まず、「海星」氏は教員、学生の誰もが「楽だと気付いてしまった」という意味を込めたのでしょう。そうであるとするならば、違います。誰もが、ということであれば、1人でも異なる意見を示すことによって前提が崩れます。私は、2020年度にオンラインでのライヴ授業、2021年度には教室での対面授業、オンラインでのライヴ授業、オンラインでのオンデマンド授業のいずれも行っており、最も楽でなかったのがオンデマンド授業であったからです。オンラインは通勤の時間を省くことができる、というくらいしか、楽な点は見当たらなかったのでした。いや、場合によってはそのことすら苦痛を感じることもありました。教室での講義であれば、行き帰りの電車に乗っている間にあれやこれやのことができますし、途中で街を歩くこともできます。たとえば、乗り換えのついでに、ということです。
講義、授業の準備ということでいえば、教室であれオンラインであれ大変ですが、オンラインのほうが大変でした。しかも、オンデマンドということは録画ということで、生で話すことができないのはつらいのでした。録画では、反応も何もわからないまま、とにかく作らなければなりません。撮り直しも何度か行いました。
「海星」氏は、「当初はコンテンツの準備が教員には大変だった。だが、一度作ってしまえば使い回せるので、長期的には負担が減る。一方の学生にとっても好きな時間に受講すればよい。通学の手間も省ける。時間的な拘束から解放してくれるオンデマンド授業に、皆が味をしめてしまったのだ」と書かれています。学生にとっての利点はわかります。しかし、教員がコンテンツを使い回すという点はどうでしょうか。ここは違うと思うのです。あるいは、NHKのラジオ語学番組のような内容であれば、2年間くらいは録画も使い回せるかもしれませんが、法律学、ましてや毎年どこかの分野で改正が行われるような税法や行政法では、録画も1回限りと考えてよいでしょう。

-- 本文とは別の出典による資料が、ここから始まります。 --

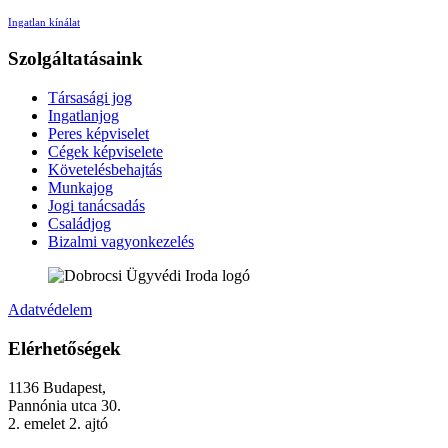
Ingatlan kínálat
Szolgáltatásaink
Társasági jog
Ingatlanjog
Peres képviselet
Cégek képviselete
Követelésbehajtás
Munkajog
Jogi tanácsadás
Családjog
Bizalmi vagyonkezelés
Adatvédelem
Elérhetőségek
1136 Budapest,
Pannónia utca 30.
2. emelet 2. ajtó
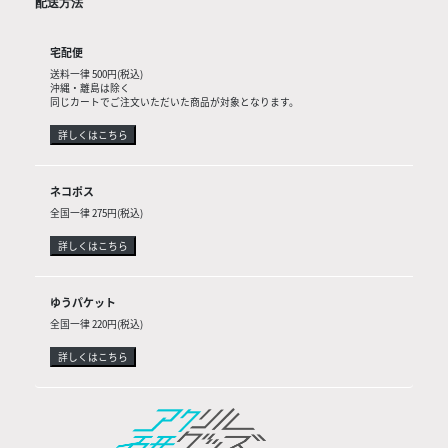
配送方法
宅配便
送料一律 500円(税込)
沖縄・離島は除く
同じカートでご注文いただいた商品が対象となります。
詳しくはこちら
ネコポス
全国一律 275円(税込)
詳しくはこちら
ゆうパケット
全国一律 220円(税込)
詳しくはこちら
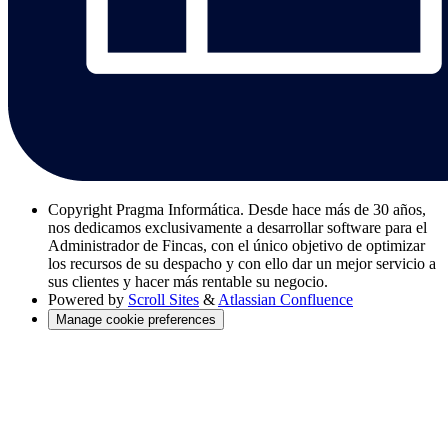
Copyright
Pragma Informática. Desde hace más de 30 años,
nos dedicamos exclusivamente a desarrollar software para el
Administrador de Fincas, con el único objetivo de optimizar
los recursos de su despacho y con ello dar un mejor servicio a
sus clientes y hacer más rentable su negocio.
Powered by
Scroll Sites
&
Atlassian Confluence
Manage cookie preferences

私は、録画を使い回すつもりもないですし、スライドや資料についても、多かれ少なかれ作り替えています。口頭での説明はなおさらです。同じテーマを異なる大学での授業で話すこともありますが(私の場合は、大東文化大学法学部、國學院大學法学部、中央大学経済学部)、日時、学部、学年、学生の反応などによって話す内容を変えます。これは悪い意味ではなく、時事問題に引っ掛けるなどの必要もあるからです。同じ内容であっても話し方などを変えざるをえないですし、私が全く同じことを繰り返して話すのはできないことなのです(性分に合わないとも言えます)。

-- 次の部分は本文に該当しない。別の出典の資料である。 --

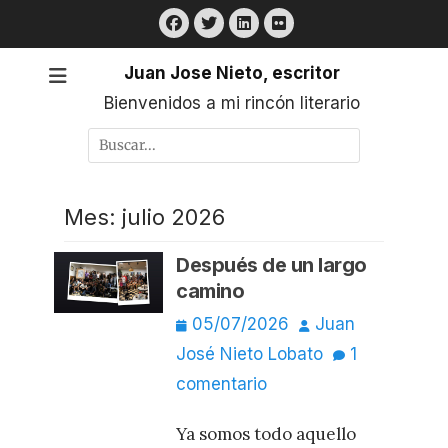
Saltar
Facebook
Twitter
LinkedIn
Flickr
al
contenido
Juan Jose Nieto, escritor
Bienvenidos a mi rincón literario
Buscar
por:
Mes:
julio 2026
Después de un largo
camino
Publicado
Autor
05/07/2026
Juan
el
José Nieto Lobato
1
comentario
Ya somos todo aquello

ただ、「海星」氏の主張にも納得できる部分はあります。「カスタマイズされたオンデマンド文化への志向は、実はコロナ前から存在していた。宅配便の配達日時指定、ネットによる映画のオンデマンド配信など、自己都合に合わせてくれるサービスがすでに当たり前となっていた中、コロナ禍はそうした潮流に弾みをつけたと見るべきだろう」という箇所、および、「自己都合を最大化し、時間的拘束を嫌うという、私たちがすでにのみ込まれているオンデマンド文化自体に、他者との共通体験や濃密な人間関係よりも個人主義を優先しかねない力学がそもそもはたらいていることにむしろ目を向けるべきだろう」という箇所です。

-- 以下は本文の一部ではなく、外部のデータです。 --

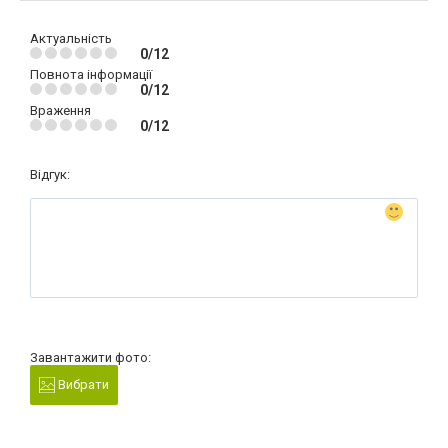
Актуальність
0/12
Повнота інформації
0/12
Враження
0/12
Відгук:
Завантажити фото:
Вибрати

それでも、「カスタマイズされたオンデマンド文化の志向」はそれほど強いものなのでしょうか。宅配便やオンデマンド配信はわかりますが、それら以外の事柄はどうでしょうか。週末に街を歩くと、多くの買い物客を見かけます。最終的にはインターネットショッピングを利用するとしても、やはり街であれやこれやの物を見たりする人は多いのです。
2022年度は、少なくとも私が仕事で関わっている大学は教室での講義、授業を行うことを前提としています。まだ、今後どうなるのかはわかりませんが。